▶ _EXERCISE BRIEF_: Whenever a line of the entries below holds the string "Speakers", copy that line and return it.

===============

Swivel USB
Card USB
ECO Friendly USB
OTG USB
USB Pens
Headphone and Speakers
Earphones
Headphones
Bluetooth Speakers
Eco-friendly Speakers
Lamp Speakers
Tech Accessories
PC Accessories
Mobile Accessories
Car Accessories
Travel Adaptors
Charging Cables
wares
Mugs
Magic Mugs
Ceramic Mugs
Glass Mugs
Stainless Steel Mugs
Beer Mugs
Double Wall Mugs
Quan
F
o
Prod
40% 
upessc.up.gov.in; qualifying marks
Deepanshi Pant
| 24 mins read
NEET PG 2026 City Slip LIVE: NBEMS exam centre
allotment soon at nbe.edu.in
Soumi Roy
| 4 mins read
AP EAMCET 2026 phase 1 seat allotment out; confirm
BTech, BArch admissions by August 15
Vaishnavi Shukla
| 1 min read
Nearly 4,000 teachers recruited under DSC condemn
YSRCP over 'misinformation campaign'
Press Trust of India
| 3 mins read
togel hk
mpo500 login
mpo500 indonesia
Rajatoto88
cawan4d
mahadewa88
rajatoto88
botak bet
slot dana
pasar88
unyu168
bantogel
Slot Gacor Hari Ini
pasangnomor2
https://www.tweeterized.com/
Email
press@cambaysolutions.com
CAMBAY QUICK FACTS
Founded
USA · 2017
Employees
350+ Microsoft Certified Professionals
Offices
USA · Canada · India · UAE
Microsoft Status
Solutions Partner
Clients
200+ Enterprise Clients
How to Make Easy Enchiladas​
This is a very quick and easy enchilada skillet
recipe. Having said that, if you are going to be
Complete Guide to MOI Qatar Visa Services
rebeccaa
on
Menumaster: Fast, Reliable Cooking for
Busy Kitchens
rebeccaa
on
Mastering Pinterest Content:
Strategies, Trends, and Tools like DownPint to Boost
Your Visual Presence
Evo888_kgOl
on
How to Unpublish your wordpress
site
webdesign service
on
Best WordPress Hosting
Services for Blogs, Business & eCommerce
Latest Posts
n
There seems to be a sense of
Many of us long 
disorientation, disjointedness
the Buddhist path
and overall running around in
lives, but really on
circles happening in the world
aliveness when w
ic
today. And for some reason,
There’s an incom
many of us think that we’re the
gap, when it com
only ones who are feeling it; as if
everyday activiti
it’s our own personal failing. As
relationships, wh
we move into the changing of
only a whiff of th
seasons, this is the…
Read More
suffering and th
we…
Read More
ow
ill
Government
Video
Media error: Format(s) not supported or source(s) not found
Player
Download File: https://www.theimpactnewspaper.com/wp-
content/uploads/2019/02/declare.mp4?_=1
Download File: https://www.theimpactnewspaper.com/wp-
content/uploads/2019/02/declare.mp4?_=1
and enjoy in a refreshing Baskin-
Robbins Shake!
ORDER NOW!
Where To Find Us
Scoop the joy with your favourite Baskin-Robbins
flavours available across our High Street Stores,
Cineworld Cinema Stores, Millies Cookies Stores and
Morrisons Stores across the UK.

===============

▶ _SOLUTION FOR THIS PROBLEM_:
Headphone and Speakers
Bluetooth Speakers
Eco-friendly Speakers
Lamp Speakers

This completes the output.